(Dataset items)
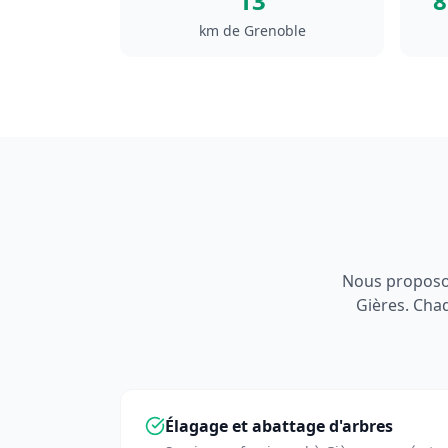
13
8
km de Grenoble
Nous proposon
Gières
. Cha
Élagage et abattage d'arbres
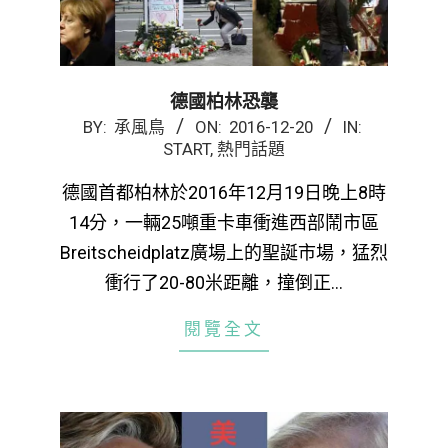
德國柏林恐襲
2016-
BY:
承風鳥
ON:
2016-12-20
IN:
START
,
熱門話題
12-
20
德國首都柏林於2016年12月19日晚上8時
14分，一輛25噸重卡車衝進西部鬧市區
Breitscheidplatz廣場上的聖誕市場，猛烈
衝行了20-80米距離，撞倒正…
閱覽全文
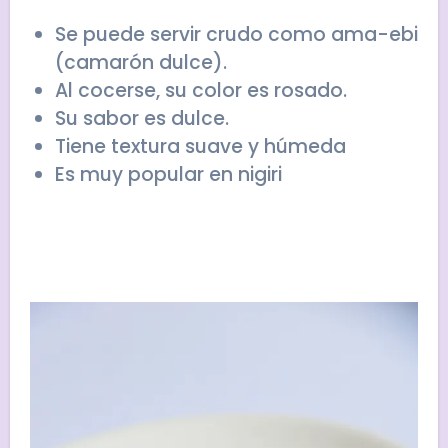
Se puede servir crudo como ama-ebi
(camarón dulce).
Al cocerse, su color es rosado.
Su sabor es dulce.
Tiene textura suave y húmeda
Es muy popular en nigiri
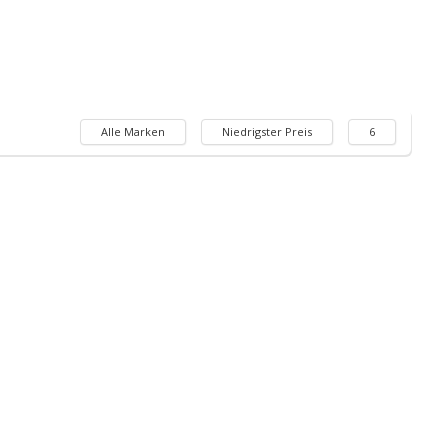
Alle Marken
Niedrigster Preis
6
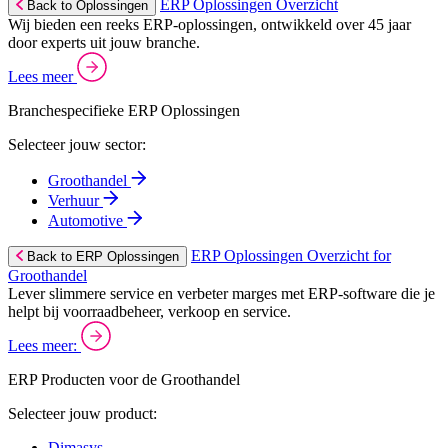
ERP Oplossingen Overzicht
Back to Oplossingen
Wij bieden een reeks ERP-oplossingen, ontwikkeld over 45 jaar
door experts uit jouw branche.
Lees meer
Branchespecifieke ERP Oplossingen
Selecteer jouw sector:
Groothandel
Verhuur
Automotive
ERP Oplossingen Overzicht for
Back to ERP Oplossingen
Groothandel
Lever slimmere service en verbeter marges met ERP-software die je
helpt bij voorraadbeheer, verkoop en service.
Lees meer:
ERP Producten voor de Groothandel
Selecteer jouw product:
Dimasys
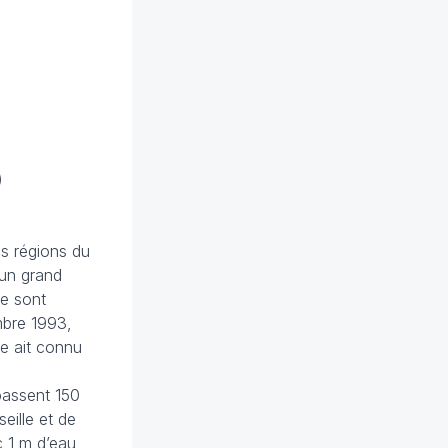
)
es régions du
 un grand
se sont
mbre 1993,
ce ait connu
passent 150
ille et de
c 1 m d’eau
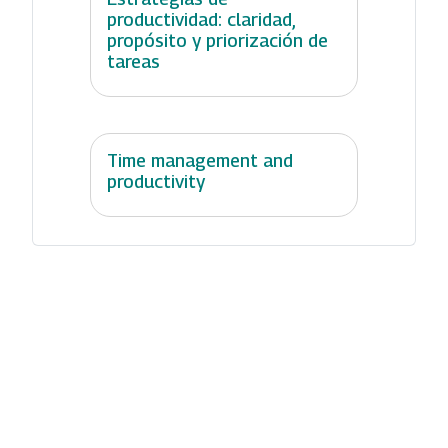
productividad: claridad,
propósito y priorización de
tareas
Time management and
productivity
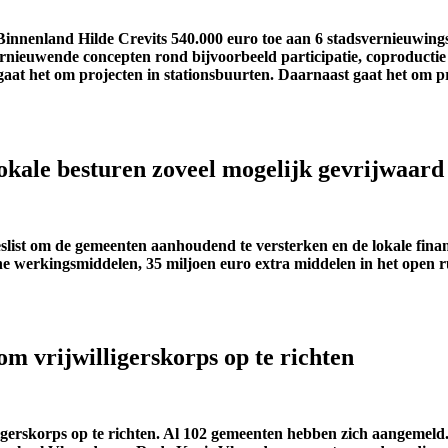
 Binnenland Hilde Crevits
540.000 euro toe
aan
6 stadsvernieuwing
ernieuwende
concepten
rond
bijvoorbeeld
participatie
,
coproductie
gaat het om
projecten in stationsbuurten
.
Daarnaast gaat het
om
p
okale besturen zoveel mogelijk gevrijwaard
slist om de gemeenten
aanhoudend
te versterken
en de lokale fina
ne werkingsmiddelen
,
35
mi
ljoen
euro
extra
middelen
in het open r
 vrijwilligerskorps op te richten
igerskorps op te richten.
Al 10
2
gemeenten hebben zich aangemeld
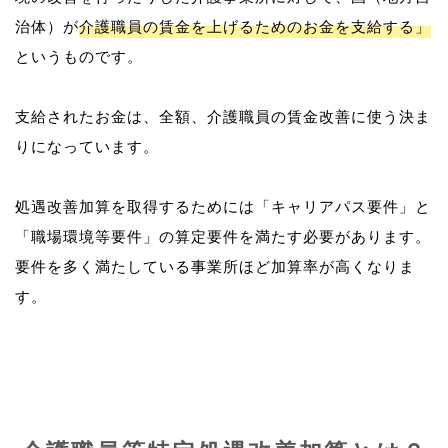
治体）が
介護職員の賃金を上げるためのお金を支給する」
というものです。
支給されたお金は、全額、介護職員の賃金改善に使う決ま
りになっています。
処遇改善加算を取得するためには「キャリアパス要件」と
「職場環境等要件」の算定要件を満たす必要があります。
要件を多く満たしている事業所ほど加算率が高くなりま
す。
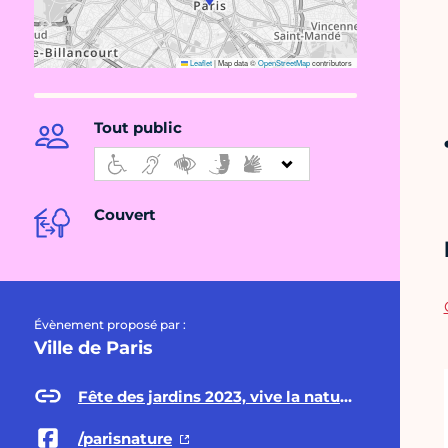
Leaflet
|
Map data ©
OpenStreetMap
contributors
Tout public
Couvert
Évènement proposé par :
Ville de Paris
Fête des jardins 2023, vive la nature en ville !
/parisnature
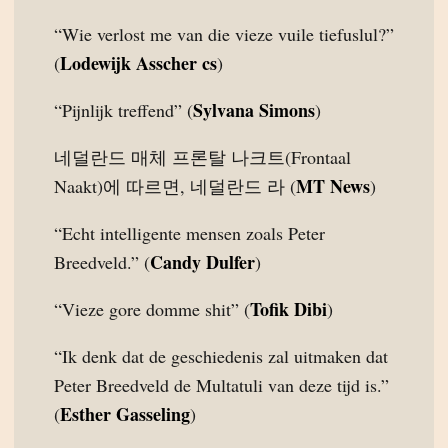
“Wie verlost me van die vieze vuile tiefuslul?”
Lodewijk Asscher cs
(
)
Sylvana Simons
“Pijnlijk treffend” (
)
네덜란드 매체 프론탈 나크트(Frontaal
MT News
Naakt)에 따르면, 네덜란드 라 (
)
“Echt intelligente mensen zoals Peter
Candy Dulfer
Breedveld.” (
)
Tofik Dibi
“Vieze gore domme shit” (
)
“Ik denk dat de geschiedenis zal uitmaken dat
Peter Breedveld de Multatuli van deze tijd is.”
Esther Gasseling
(
)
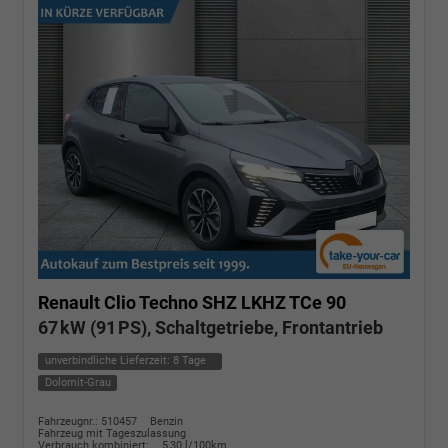
Renault Clio
Techno SHZ LKHZ TCe 90
67 kW (91 PS), Schaltgetriebe, Frontantrieb
unverbindliche Lieferzeit:
8 Tage
Dolomit-Grau
Fahrzeugnr.: 510457
Benzin
Fahrzeug mit Tageszulassung
Verbrauch kombiniert:
5,30 l/100km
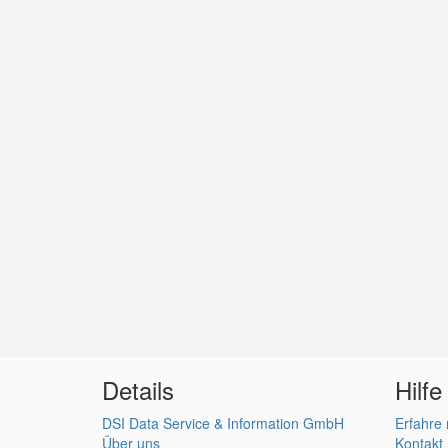
Details
Hilfe
DSI Data Service & Information GmbH
Erfahre
Über uns
Kontakt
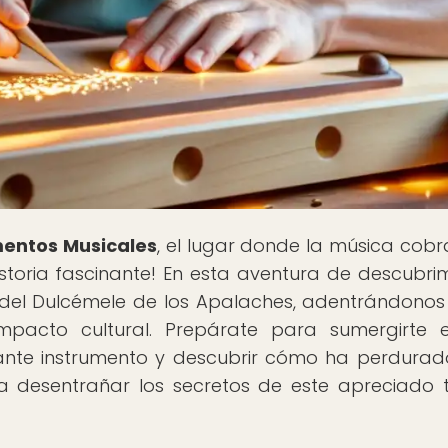
mentos Musicales
, el lugar donde la música cobr
istoria fascinante! En esta aventura de descubrim
del Dulcémele de los Apalaches, adentrándonos
 impacto cultural. Prepárate para sumergirte 
ante instrumento y descubrir cómo ha perdurad
ra desentrañar los secretos de este apreciado 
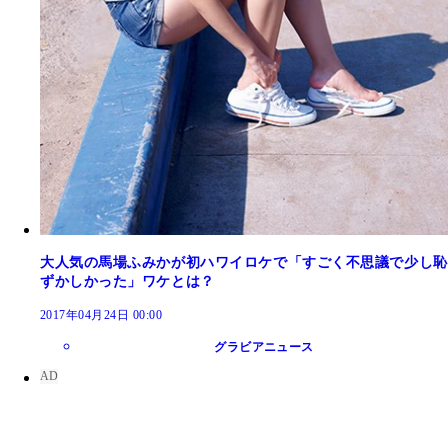
大人気の馬場ふみかが初ハワイロケで「すごく不思議で少し恥
ずかしかった」ワケとは？
2017年04月24日 00:00
グラビアニュース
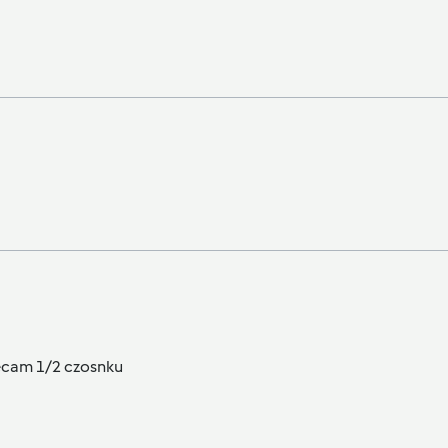
olecam 1/2 czosnku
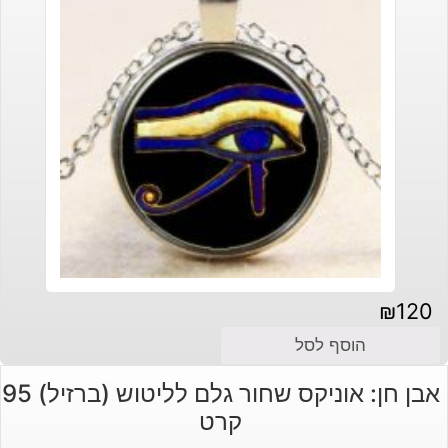
₪
120
הוסף לסל
אבן חן: אוניקס שחור גלם לליטוש (ברזיל) 95
קרט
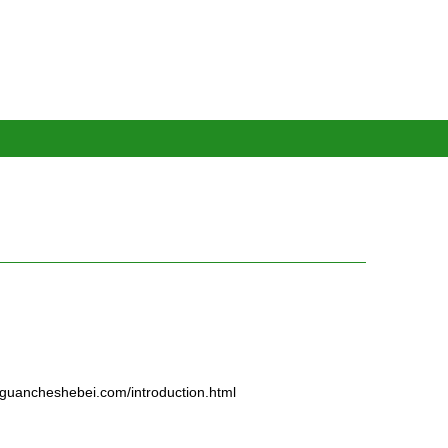
heshebei.com/introduction.html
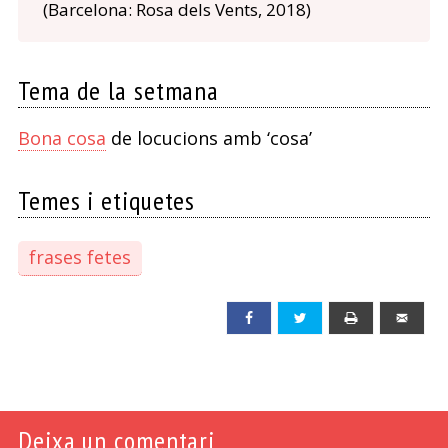
(Barcelona: Rosa dels Vents, 2018)
Tema de la setmana
Bona cosa
de locucions amb ‘cosa’
Temes i etiquetes
frases fetes
Facebook
Twitter
Print
Emai
Deixa un comentari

EXERCISE GOAL:
Copy over exactly the lines above from the one with "(Barcelona: Rosa dels Vents, 2018)" to the last, both included, and no others.

RESULT OF THIS TASK:
(Barcelona: Rosa dels Vents, 2018)
Tema de la setmana
Bona cosa
de locucions amb ‘cosa’
Temes i etiquetes
frases fetes
Facebook
Twitter
Print
Emai
Deixa un comentari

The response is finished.